Church-Decline in the West is Not the Crisis It’s Made Out To Be
“Human migration and the reality of a globalized world is also short circuiting the secularist myth.” Says Australian sociologist and pastor, Mark Sayers, “Religion may be declining in pockets of the West, but it is booming globally, growing in Africa, South America, Oceania, and Asia. Declining birth rates in the West are generating policies of large-scale immigration, which brings migrants into the West, who arrive with their cultures and also their religious faiths.” (Mark Sayers – Reappearing Church)
You’ve heard it all before. It has become the tired mantra of our beleaguered western church: “We’re a Post-Christian society!”, “The Church is dying!”, “Young people are abandoning the pews!”. While the narrative of church-decline can be compelling, especially to those who see friends and colleagues abandoning the faith, or “reinterpreting” faith beyond recognition, it’s time we applied a more critical eye on our church-crisis rhetoric.

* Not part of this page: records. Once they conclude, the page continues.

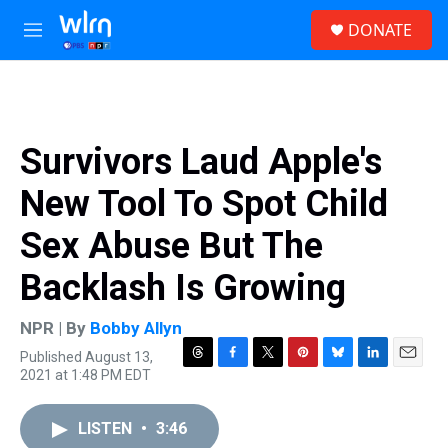
Skip to main content
S
DONATE
e
M
a
e
r
n
c
u
h
u
Survivors Laud Apple's
e
r
New Tool To Spot Child
y
Sex Abuse But The
Backlash Is Growing
NPR | By
Bobby Allyn
Published August 13,
T
F
T
P
B
L
E
2021 at 1:48 PM EDT
h
a
w
i
l
i
m
r
c
i
n
u
n
a
e
e
t
t
e
k
i
LISTEN
•
3:46
a
b
t
e
s
e
l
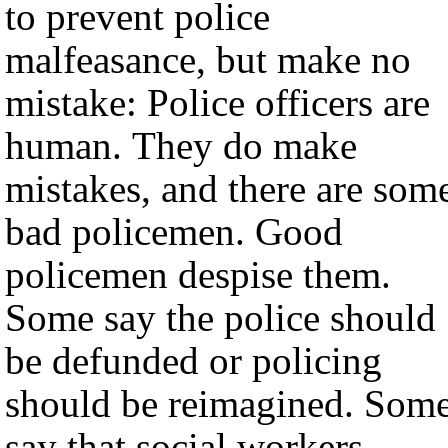
to prevent police
malfeasance, but make no
mistake: Police officers are
human. They do make
mistakes, and there are som
bad policemen. Good
policemen despise them.
Some say the police should
be defunded or policing
should be reimagined. Som
say that social workers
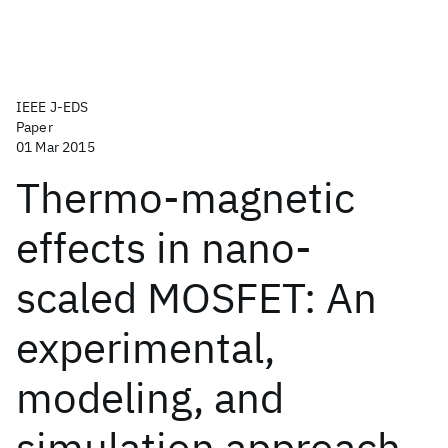
IEEE J-EDS
Paper
01 Mar 2015
Thermo-magnetic
effects in nano-
scaled MOSFET: An
experimental,
modeling, and
simulation approach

Before you absorb another frightening post or article about the “dying church in the west”, consider what kind of church is dying.
The stats and stories people draw upon for today’s church-decline narratives tend to use obsolete metrics borrowed from a different chapter in modern church history. They extrapolate a faulty model of today’s broader Church from: mainline denomination membership, Sunday morning attendance in church facilities, religious voting blocks, and almost always with a squarely western demographic. What is often left out are variables like: the house-church movement, illegal and non-voting Christian populations, and socially disconnected immigrants. On top of this faulty metric is the disastrous assumption that the surface-level mainstream church institution we see in the west is the benchmark for health and aliveness!
Our globalized and highly mobile modern world is more complicated than this kind of one-dimensional number-crunching allows for. While pockets of Post-Christian decay exist among the western 1%, there is a world of vibrant faith knocking at our door. While some conservative Christians have chosen to see immigration as a threat to the church, I believe it could be the catalyst we need to see revival. While new arrivals do increase the amount of non-Christian religions in places like the UK, U.S., and Australia, they also bring a new type of Christian, one the west desperately needs. Reformed author and scholar, Wesley Granberg-michaelson says:
Immigration to the U.S. is having its most dramatic religious effects on America’s Christian population: an estimated 60 percent of all present immigrants arriving in the U.S. are Christian. Much has been written about the way that growing numbers of “millennials” are walking away from the church. Yet while millennials are walking out the front door of U.S. congregations, immigrant Christian communities are appearing right around the corner, and sometimes knocking at the back door. And they may hold the key to vitality for American Christianity. (1)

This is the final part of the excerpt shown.